Ninc set into a walk as I kicked him. I got a better look at the creatures as we approached, and it seemed likely to me that they were brothers of the thing I had encountered in the woods the day before. They were quite unhuman. They were green and grotesque with squat bodies, knobby joints, long limbs and square heads. But they did walk on their hind legs and had paws that were prehensile — hands — and that was enough to give an impression of humanity. A caricature.

All the men on horseback had guns in saddle boots and looked as nervous as cats with kittens. One of them had a string of packhorses on a line, and he saw me and called to another who seemed to be the leader. That one wheeled his black horse and rode back toward me.

He was a middle-aged man, whatever middle age was here. He was a large man and he had a hard face. It was a normal enough face, but it was hard. He pulled to a halt when we reached each other, but I didn’t. I kept riding and he had to come around and follow me.

I believe in judging people by their faces, myself. A man can’t help the face he owns, but he can help the expression he wears on it. If a man looks mean, I generally believe he is unless I have reason to change my mind. This one looked mean, and that was why I kept riding. He made me feel nervous.

He said, “What be you doing out here, boy? Be you out of your head? There be escaped Losels in these woods.”

I had short-cut hair and I was wearing my cloth coat against the bite in the air, but still I wondered. I wasn’t ready to dispute the point with him, though. I had no desire to linger around him. I didn’t say anything. I believe I said once that I don’t talk easily in strange company or large crowds.

“Where be you from?” he asked.

I pointed to the road behind us.

“And where be you going?”

I pointed ahead.
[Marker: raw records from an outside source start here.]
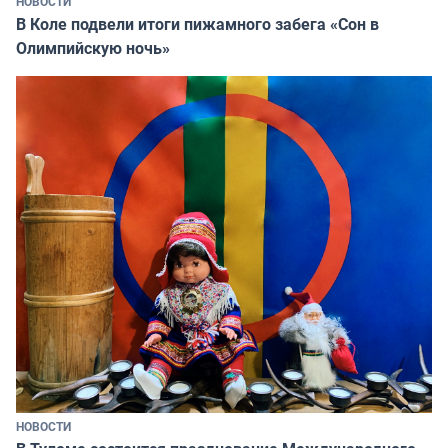
НОВОСТИ
В Коле подвели итоги пижамного забега «Сон в
Олимпийскую ночь»
НОВОСТИ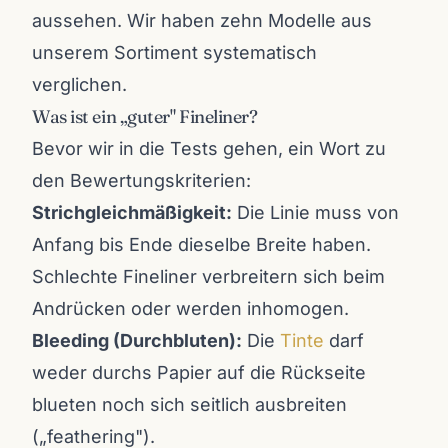
aussehen. Wir haben zehn Modelle aus
unserem Sortiment systematisch
verglichen.
Was ist ein „guter" Fineliner?
Bevor wir in die Tests gehen, ein Wort zu
den Bewertungskriterien:
Strichgleichmäßigkeit:
Die Linie muss von
Anfang bis Ende dieselbe Breite haben.
Schlechte Fineliner verbreitern sich beim
Andrücken oder werden inhomogen.
Bleeding (Durchbluten):
Die
Tinte
darf
weder durchs Papier auf die Rückseite
blueten noch sich seitlich ausbreiten
(„feathering").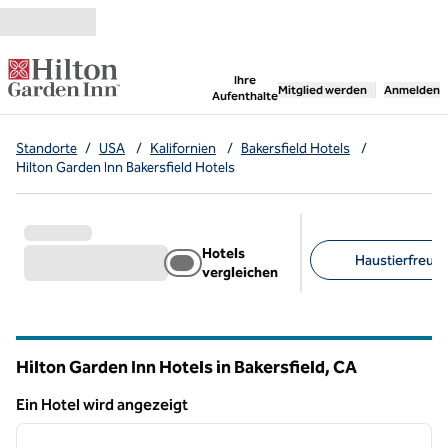
Weiter zum Inhalt
,
öffnet neue Registerka
Ihre
Mitglied werden
Anmelden
Aufenthalte
Standorte
/
USA
/
Kalifornien
/
Bakersfield Hotels
/
Hilton Garden Inn Bakersfield Hotels
Hotels
Haustierfreundl
vergleichen
Empfohlene Filter
Hilton Garden Inn Hotels in Bakersfield,
CA
Kalifornien
Ein Hotel wird angezeigt
1
/
12
Ein Hotel wird angezeigt
Vorheriges Bild
nächste
1 von 12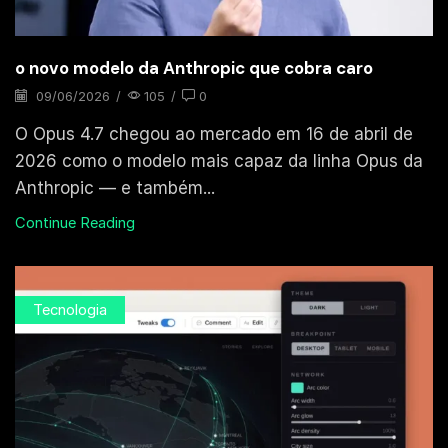
o novo modelo da Anthropic que cobra caro
09/06/2026
/
105
/
0
O Opus 4.7 chegou ao mercado em 16 de abril de
2026 como o modelo mais capaz da linha Opus da
Anthropic — e também...
Continue Reading
Tecnologia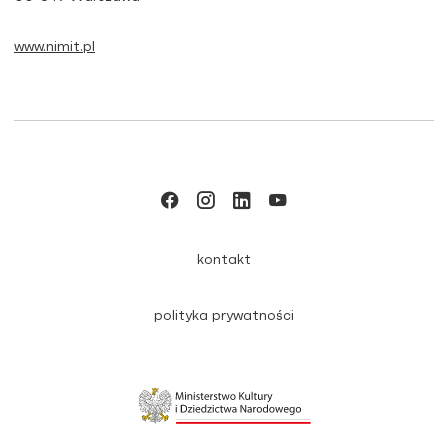
www.nimit.pl
kontakt
polityka prywatności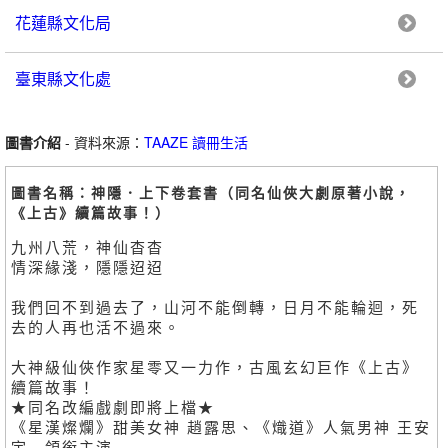
花蓮縣文化局
臺東縣文化處
圖書介紹
- 資料來源：
TAAZE 讀冊生活
圖書名稱：神隱．上下卷套書（同名仙俠大劇原著小說，
《上古》續篇故事！）
九州八荒，神仙杳杳
情深緣淺，隱隱迢迢
我們回不到過去了，山河不能倒轉，日月不能輪迴，死
去的人再也活不過來。
大神級仙俠作家星零又一力作，古風玄幻巨作《上古》
續篇故事！
★同名改編戲劇即將上檔★
《星漢燦爛》甜美女神 趙露思、《熾道》人氣男神 王安
宇 領銜主演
No other way to go except crosscountry. He seemed exasperated. I have that effect sometimes.

We had caught up to the others and the animals by then, and the man said, “Maybe you’d better ride on from here with us. For protection.”

He had an odd way of twisting his sounds, almost as though he had a mouthful of mush. It was imprecise, but I could understand him well enough. He wanted me to do something I didn’t want to.